§ Aim of the exercise:
Your job with the data below: print everything from the line that holds "Доппельгерц актив Омега-3: как" down to the line that holds "sebagai kesempatan untuk memperkuat", ends included, exactly, and nothing else.

________________________________________

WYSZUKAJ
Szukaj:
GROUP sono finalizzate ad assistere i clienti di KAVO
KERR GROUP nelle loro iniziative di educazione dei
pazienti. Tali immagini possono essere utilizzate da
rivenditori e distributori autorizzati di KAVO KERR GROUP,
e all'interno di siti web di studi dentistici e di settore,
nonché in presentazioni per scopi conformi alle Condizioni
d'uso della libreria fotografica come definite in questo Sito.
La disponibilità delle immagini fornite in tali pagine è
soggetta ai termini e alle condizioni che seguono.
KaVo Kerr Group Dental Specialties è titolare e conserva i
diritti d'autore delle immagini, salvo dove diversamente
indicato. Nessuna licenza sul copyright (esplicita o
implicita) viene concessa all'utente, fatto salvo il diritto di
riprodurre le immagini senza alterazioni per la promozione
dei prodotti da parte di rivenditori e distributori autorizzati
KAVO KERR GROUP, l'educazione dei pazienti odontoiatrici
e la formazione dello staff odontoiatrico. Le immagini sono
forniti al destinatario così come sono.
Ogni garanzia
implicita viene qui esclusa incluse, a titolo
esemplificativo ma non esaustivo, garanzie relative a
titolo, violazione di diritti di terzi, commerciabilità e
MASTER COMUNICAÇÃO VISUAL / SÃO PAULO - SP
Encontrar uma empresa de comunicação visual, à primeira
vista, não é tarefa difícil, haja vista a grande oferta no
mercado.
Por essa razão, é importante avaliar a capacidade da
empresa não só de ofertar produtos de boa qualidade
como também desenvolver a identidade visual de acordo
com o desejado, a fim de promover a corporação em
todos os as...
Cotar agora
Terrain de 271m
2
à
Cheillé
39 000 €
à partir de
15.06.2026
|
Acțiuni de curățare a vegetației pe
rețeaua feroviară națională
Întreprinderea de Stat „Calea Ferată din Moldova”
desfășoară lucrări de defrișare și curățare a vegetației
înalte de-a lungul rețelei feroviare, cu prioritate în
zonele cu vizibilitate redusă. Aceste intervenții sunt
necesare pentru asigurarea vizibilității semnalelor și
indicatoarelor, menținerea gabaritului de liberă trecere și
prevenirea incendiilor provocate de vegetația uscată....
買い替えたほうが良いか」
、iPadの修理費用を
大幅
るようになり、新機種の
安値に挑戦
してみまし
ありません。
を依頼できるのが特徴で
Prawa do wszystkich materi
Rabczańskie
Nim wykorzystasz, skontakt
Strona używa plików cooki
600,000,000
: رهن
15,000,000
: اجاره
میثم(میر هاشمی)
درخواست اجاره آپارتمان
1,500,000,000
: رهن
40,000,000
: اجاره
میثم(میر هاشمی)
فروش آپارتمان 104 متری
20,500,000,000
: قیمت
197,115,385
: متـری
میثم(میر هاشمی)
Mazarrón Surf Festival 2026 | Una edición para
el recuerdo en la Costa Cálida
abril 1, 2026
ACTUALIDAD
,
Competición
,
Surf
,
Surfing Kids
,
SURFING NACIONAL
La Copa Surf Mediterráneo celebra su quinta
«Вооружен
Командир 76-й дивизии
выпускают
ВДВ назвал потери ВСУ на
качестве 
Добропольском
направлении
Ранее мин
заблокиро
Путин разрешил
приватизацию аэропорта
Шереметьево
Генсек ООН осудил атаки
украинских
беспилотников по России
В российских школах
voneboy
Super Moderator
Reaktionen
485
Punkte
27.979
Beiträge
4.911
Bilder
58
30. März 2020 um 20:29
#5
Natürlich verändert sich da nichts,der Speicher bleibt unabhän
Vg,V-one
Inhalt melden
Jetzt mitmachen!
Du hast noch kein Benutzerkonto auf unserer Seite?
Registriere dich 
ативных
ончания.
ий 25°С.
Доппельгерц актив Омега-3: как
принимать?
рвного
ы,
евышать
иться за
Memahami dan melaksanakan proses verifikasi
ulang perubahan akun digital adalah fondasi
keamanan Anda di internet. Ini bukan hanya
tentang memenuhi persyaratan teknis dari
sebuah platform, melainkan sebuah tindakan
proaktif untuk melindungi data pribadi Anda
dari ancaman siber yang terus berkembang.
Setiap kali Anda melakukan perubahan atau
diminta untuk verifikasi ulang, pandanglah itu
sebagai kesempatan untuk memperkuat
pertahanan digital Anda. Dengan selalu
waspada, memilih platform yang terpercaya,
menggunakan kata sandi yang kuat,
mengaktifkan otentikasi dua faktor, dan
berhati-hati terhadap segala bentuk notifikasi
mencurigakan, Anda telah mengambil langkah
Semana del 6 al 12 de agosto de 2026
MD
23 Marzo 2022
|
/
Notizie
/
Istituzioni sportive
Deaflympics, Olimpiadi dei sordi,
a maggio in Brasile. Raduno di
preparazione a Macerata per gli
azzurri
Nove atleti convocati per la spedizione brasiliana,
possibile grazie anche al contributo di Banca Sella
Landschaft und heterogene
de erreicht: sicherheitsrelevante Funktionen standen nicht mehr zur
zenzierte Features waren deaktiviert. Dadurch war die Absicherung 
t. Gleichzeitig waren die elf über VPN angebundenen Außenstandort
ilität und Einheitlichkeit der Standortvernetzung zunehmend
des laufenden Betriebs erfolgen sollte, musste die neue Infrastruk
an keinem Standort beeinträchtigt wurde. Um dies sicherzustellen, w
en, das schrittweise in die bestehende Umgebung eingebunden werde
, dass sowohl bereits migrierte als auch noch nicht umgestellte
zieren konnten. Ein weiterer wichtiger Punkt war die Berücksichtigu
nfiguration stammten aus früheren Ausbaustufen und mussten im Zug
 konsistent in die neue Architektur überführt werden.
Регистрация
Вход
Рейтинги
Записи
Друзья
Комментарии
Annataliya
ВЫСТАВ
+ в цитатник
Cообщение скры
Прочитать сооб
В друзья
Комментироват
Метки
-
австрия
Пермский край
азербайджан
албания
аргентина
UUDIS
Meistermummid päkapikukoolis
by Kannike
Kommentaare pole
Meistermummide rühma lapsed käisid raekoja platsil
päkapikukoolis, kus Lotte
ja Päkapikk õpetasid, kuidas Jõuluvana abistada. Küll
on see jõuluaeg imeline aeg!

________________________________________

§ Solution to this exercise:
Доппельгерц актив Омега-3: как
принимать?
рвного
ы,
евышать
иться за
Memahami dan melaksanakan proses verifikasi
ulang perubahan akun digital adalah fondasi
keamanan Anda di internet. Ini bukan hanya
tentang memenuhi persyaratan teknis dari
sebuah platform, melainkan sebuah tindakan
proaktif untuk melindungi data pribadi Anda
dari ancaman siber yang terus berkembang.
Setiap kali Anda melakukan perubahan atau
diminta untuk verifikasi ulang, pandanglah itu
sebagai kesempatan untuk memperkuat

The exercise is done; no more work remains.